LM-based table retrieval suffers from scalability challenges in case of large schema and tables. This submission introduces TableRAG reduces these scalability challenges by query expansion and retrieval mechanisms. The submission and rebuttal include a thorough evaluation on benchmarks sourced from real-world datasets and synthetic data from TabFact. TableRAG shows better performance and lower LM token costs.
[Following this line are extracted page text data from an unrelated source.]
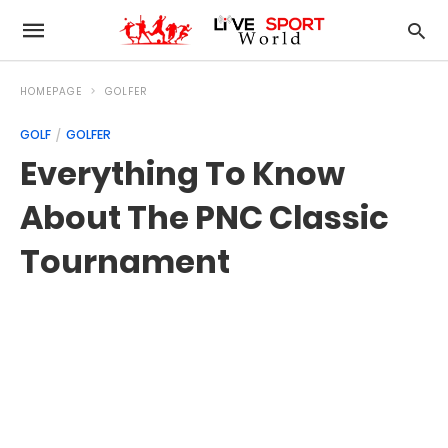
HOMEPAGE
GOLFER
GOLF
GOLFER
Everything To Know
About The PNC Classic
Tournament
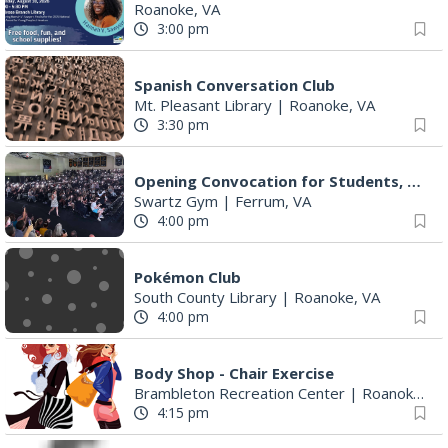
Roanoke, VA
3:00 pm
Spanish Conversation Club
Mt. Pleasant Library
|
Roanoke, VA
3:30 pm
Opening Convocation for Students, Faculty and Staff
Swartz Gym
|
Ferrum, VA
4:00 pm
Pokémon Club
South County Library
|
Roanoke, VA
4:00 pm
Body Shop - Chair Exercise
Brambleton Recreation Center
|
Roanoke, VA
4:15 pm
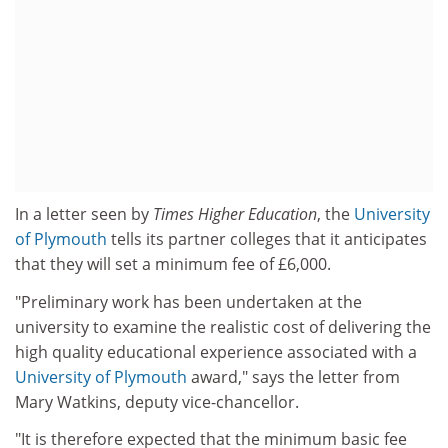
In a letter seen by
Times Higher Education
, the
University
of Plymouth
tells its partner colleges that it anticipates
that they will set a minimum fee of £6,000.
"Preliminary work has been undertaken at the
university to examine the realistic cost of delivering the
high quality educational experience associated with a
University of Plymouth
award," says the letter from
Mary Watkins, deputy vice-chancellor.
"It is therefore expected that the minimum basic fee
This submission represents a nice systems-level work that seems effective and intuitive. Because of the nature of systems built around LMs, the paper does not fit the template of algorithmic ML papers with high creativity or intellectual depth. In aggregate, reviewers found the paper borderline. The authors reported on substantial additional experiments during rebuttal, and resolved several issues reported by reviewers.
The authors must publish code and data if the paper is accepted.